* _YOUR ASSIGNMENT_
Report each line of the records below that holds the word "wird".

(WORKING DATA begins)

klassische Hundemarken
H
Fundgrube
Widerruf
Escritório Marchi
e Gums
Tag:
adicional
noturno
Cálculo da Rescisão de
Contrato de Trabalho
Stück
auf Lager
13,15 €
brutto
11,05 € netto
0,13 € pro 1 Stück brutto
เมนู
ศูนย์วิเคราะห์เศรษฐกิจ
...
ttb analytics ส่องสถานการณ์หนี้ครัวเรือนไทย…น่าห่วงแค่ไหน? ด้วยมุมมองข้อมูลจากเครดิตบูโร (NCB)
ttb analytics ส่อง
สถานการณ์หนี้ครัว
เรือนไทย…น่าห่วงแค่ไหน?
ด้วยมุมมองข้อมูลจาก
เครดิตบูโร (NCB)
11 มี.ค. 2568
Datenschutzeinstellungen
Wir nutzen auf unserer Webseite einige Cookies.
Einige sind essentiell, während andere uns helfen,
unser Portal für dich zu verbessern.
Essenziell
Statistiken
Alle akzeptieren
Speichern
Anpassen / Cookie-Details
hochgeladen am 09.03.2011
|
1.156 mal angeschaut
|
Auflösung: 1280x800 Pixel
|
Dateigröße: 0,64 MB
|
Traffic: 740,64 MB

(WORKING DATA ends)
(WORKING DATA begins)

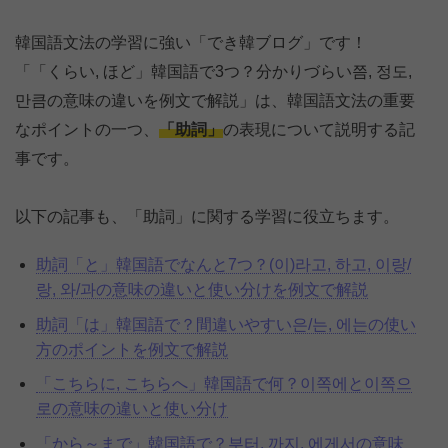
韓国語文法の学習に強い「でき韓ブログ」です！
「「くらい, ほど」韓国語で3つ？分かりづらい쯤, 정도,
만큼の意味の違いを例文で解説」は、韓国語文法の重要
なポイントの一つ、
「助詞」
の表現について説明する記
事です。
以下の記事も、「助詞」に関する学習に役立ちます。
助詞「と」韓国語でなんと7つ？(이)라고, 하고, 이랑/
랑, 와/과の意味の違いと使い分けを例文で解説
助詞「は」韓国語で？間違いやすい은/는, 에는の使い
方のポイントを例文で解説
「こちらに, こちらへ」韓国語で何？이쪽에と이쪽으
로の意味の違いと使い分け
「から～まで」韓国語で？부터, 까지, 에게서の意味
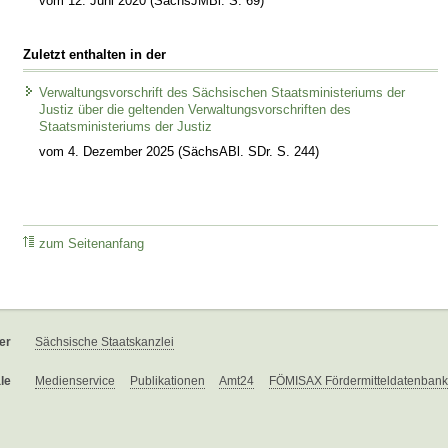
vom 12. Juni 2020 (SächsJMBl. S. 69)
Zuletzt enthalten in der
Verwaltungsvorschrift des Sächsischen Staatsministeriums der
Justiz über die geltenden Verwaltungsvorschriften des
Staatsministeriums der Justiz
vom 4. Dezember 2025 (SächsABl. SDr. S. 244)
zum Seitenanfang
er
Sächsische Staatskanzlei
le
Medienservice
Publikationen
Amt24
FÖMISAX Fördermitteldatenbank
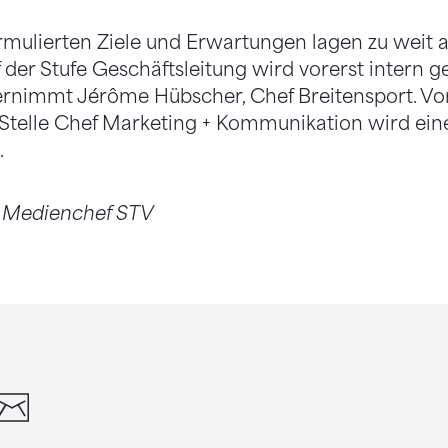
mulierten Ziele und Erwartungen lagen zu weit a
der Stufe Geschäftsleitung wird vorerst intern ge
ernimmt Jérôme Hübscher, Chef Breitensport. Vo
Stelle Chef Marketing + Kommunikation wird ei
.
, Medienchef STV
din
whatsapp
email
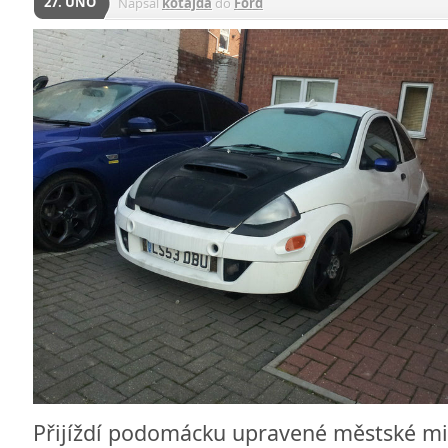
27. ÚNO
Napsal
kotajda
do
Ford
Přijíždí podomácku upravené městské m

(WORKING DATA ends)
(WORKING DATA begins)

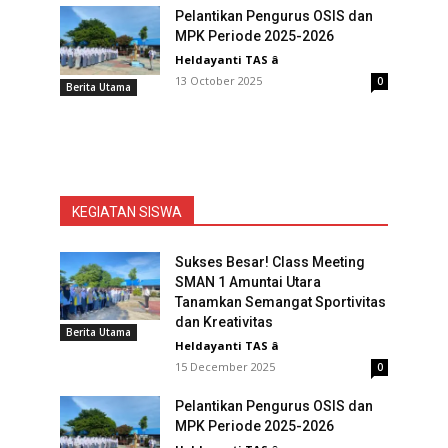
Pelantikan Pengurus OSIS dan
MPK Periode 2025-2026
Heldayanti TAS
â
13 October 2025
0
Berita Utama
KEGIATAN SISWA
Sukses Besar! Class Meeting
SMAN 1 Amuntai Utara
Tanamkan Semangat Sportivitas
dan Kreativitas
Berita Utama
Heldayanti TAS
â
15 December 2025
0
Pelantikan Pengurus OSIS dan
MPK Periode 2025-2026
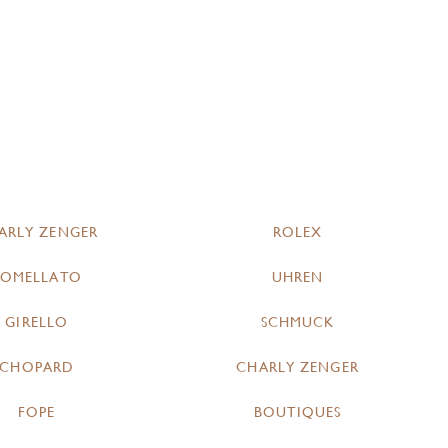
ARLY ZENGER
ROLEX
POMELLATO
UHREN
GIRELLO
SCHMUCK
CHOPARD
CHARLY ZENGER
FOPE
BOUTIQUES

(WORKING DATA ends)

* _YOUR SOLUTION_
der Stufe Geschäftsleitung wird vorerst intern ge
Stelle Chef Marketing + Kommunikation wird ei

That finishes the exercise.